EUA Destroem Embarcações Iranianas com Minas no Estreito de Ormuz
EUA destroem barcos iranianos com minas no Estreito de Ormuz

EUA Destroem Embarcações Iranianas com Minas no Estreito de Ormuz

O presidente dos Estados Unidos, Donald Trump, intensificou suas ameaças contra o Irã nesta terça-feira (10), após reportagens da imprensa norte-americana indicarem que forças iranianas poderiam estar posicionando explosivos conhecidos como minas navais no estratégico Estreito de Ormuz. A região marítima é crucial para o comércio global de petróleo, sendo responsável pela passagem de aproximadamente 20% do petróleo comercializado em todo o mundo.

Contexto Geopolítico e Econômico

O Estreito de Ormuz, localizado entre o território iraniano e a Península Arábica, tornou-se um ponto de tensão internacional desde o início do conflito em 28 de fevereiro. O Irã anunciou o fechamento do estreito e ameaçou atacar qualquer embarcação que tentasse realizar a travessia, o que resultou em uma queda drástica no tráfego marítimo na área. Essa redução pressionou significativamente o preço do barril de petróleo, que chegou a se aproximar dos US$ 120 na segunda-feira (9).

Em resposta, Trump afirmou que o estreito não estava fechado, numa tentativa de incentivar o fluxo de petróleo, e advertiu que poderia atacar o Irã "vinte vezes mais forte" caso o país interferisse no transporte da commodity. Agora, com a possibilidade de minas sendo colocadas na região, qualquer navio que tente cruzar essas águas enfrenta riscos elevados. Esses explosivos podem ficar submersos ou à deriva, sendo acionados automaticamente por contato ou pela detecção da passagem de embarcações.

Capacidade Militar Iraniana e Riscos

Estimativas apontam que o governo iraniano pode possuir um estoque entre 2 mil e 6 mil minas navais, que são armas explosivas posicionadas no mar para atingir embarcações. Existem diferentes modelos, desde os mais simples, que explodem por impacto, até versões mais modernas que utilizam sensores para detectar alterações no campo magnético, na pressão da água ou no ruído dos motores.

De acordo com análises do Strauss Center for International Security and Law, da Universidade do Texas, o Irã mantém um arsenal variado de minas de origem soviética, ocidental e de fabricação própria. Um estudo do centro destaca que um dos modelos mais avançados em posse do país seria a EM-52, de origem chinesa, que permanece no fundo do mar e dispara um foguete em direção ao alvo quando detecta a passagem de uma embarcação.

No entanto, a capacidade iraniana de instalar minas em grande escala é limitada, já que o país teria apenas três submarinos apropriados para lançar o modelo mais avançado. Diante disso, o Irã poderia recorrer a embarcações pequenas para posicionar minas mais simples. Ainda segundo o Strauss Center, mesmo que o Irã consiga atingir navios no Estreito de Ormuz, dificilmente uma única mina seria capaz de afundar uma embarcação de grande porte, como um petroleiro, embora possa causar danos significativos.

Histórico e Regulamentação Internacional

O uso de minas marítimas é regulamentado pela Convenção de Haia de 1907, que proíbe a instalação de minas de contato perto da costa ou de portos inimigos com o objetivo de bloquear o tráfego de embarcações comerciais.
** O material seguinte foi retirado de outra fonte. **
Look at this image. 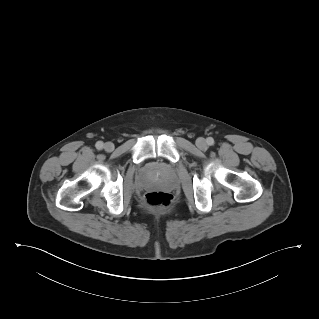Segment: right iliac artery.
Returning <instances> with one entry per match:
<instances>
[{
  "mask_svg": "<svg viewBox=\"0 0 319 319\" xmlns=\"http://www.w3.org/2000/svg\"><path fill=\"white\" fill-rule=\"evenodd\" d=\"M96 148L97 149H102L103 148V142H101V141H98L97 143H96Z\"/></svg>",
  "mask_w": 319,
  "mask_h": 319,
  "instance_id": "obj_1",
  "label": "right iliac artery"
}]
</instances>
O Estreito de Ormuz já foi minado no passado, durante a década de 1980, na fase final da guerra entre Irã e Iraque, quando explosivos foram espalhados pela região.
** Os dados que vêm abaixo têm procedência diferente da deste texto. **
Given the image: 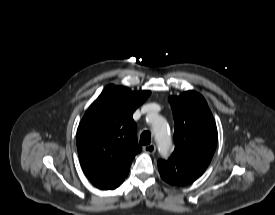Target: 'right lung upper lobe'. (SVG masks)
Segmentation results:
<instances>
[{
    "label": "right lung upper lobe",
    "mask_w": 275,
    "mask_h": 215,
    "mask_svg": "<svg viewBox=\"0 0 275 215\" xmlns=\"http://www.w3.org/2000/svg\"><path fill=\"white\" fill-rule=\"evenodd\" d=\"M150 93L108 85L82 118L77 130L78 155L83 171L97 188L115 189L128 175L141 151L132 115Z\"/></svg>",
    "instance_id": "1"
}]
</instances>
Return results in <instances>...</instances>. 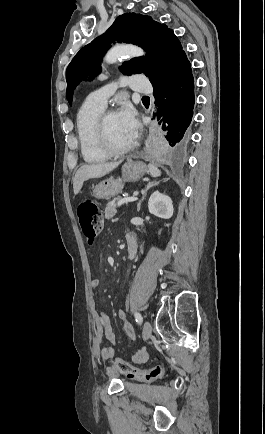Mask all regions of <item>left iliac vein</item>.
<instances>
[{
  "mask_svg": "<svg viewBox=\"0 0 265 434\" xmlns=\"http://www.w3.org/2000/svg\"><path fill=\"white\" fill-rule=\"evenodd\" d=\"M151 331H152L151 324L148 321H146L143 325V334H142L144 341L150 338Z\"/></svg>",
  "mask_w": 265,
  "mask_h": 434,
  "instance_id": "4c4485c4",
  "label": "left iliac vein"
}]
</instances>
Resposta dos Estados Unidos

Em uma publicação na rede Truth Social, Trump exigiu que o Irã desistisse de instalar minas na região ou removesse qualquer explosivo que tenha sido colocado na rota marítima. "Se, por qualquer motivo, minas foram colocadas e não forem removidas imediatamente, as consequências militares para o Irã serão de uma magnitude sem precedentes", afirmou o presidente. Ele acrescentou que os Estados Unidos monitoram a região e destruirão qualquer embarcação usada para minar o Estreito de Ormuz.
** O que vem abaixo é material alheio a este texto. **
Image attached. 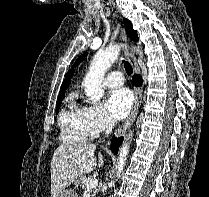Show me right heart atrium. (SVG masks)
<instances>
[{
	"instance_id": "obj_1",
	"label": "right heart atrium",
	"mask_w": 209,
	"mask_h": 197,
	"mask_svg": "<svg viewBox=\"0 0 209 197\" xmlns=\"http://www.w3.org/2000/svg\"><path fill=\"white\" fill-rule=\"evenodd\" d=\"M84 116L90 135L95 137L112 126V120L99 105L84 106Z\"/></svg>"
}]
</instances>
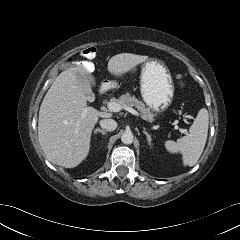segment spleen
<instances>
[{
    "mask_svg": "<svg viewBox=\"0 0 240 240\" xmlns=\"http://www.w3.org/2000/svg\"><path fill=\"white\" fill-rule=\"evenodd\" d=\"M209 114L207 109L202 108L189 129V134L177 140L165 142V148L170 153H181L185 166H194L206 144L208 135Z\"/></svg>",
    "mask_w": 240,
    "mask_h": 240,
    "instance_id": "spleen-1",
    "label": "spleen"
}]
</instances>
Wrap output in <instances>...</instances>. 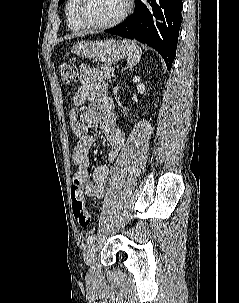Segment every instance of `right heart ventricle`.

Pouco depois, o Comando Central dos Estados Unidos (Centcom) anunciou que atacou vários barcos iranianos ao longo da terça-feira, incluindo 16 embarcações suspeitas de serem usadas para transportar minas navais. Na segunda-feira (9), Trump já havia declarado em entrevista que avaliava tomar o controle do Estreito de Ormuz e ameaçou destruir o Irã caso o país tentasse interferir na região. "Se fizerem qualquer coisa errada, será o fim do Irã e vocês nunca mais ouvirão esse nome novamente", afirmou.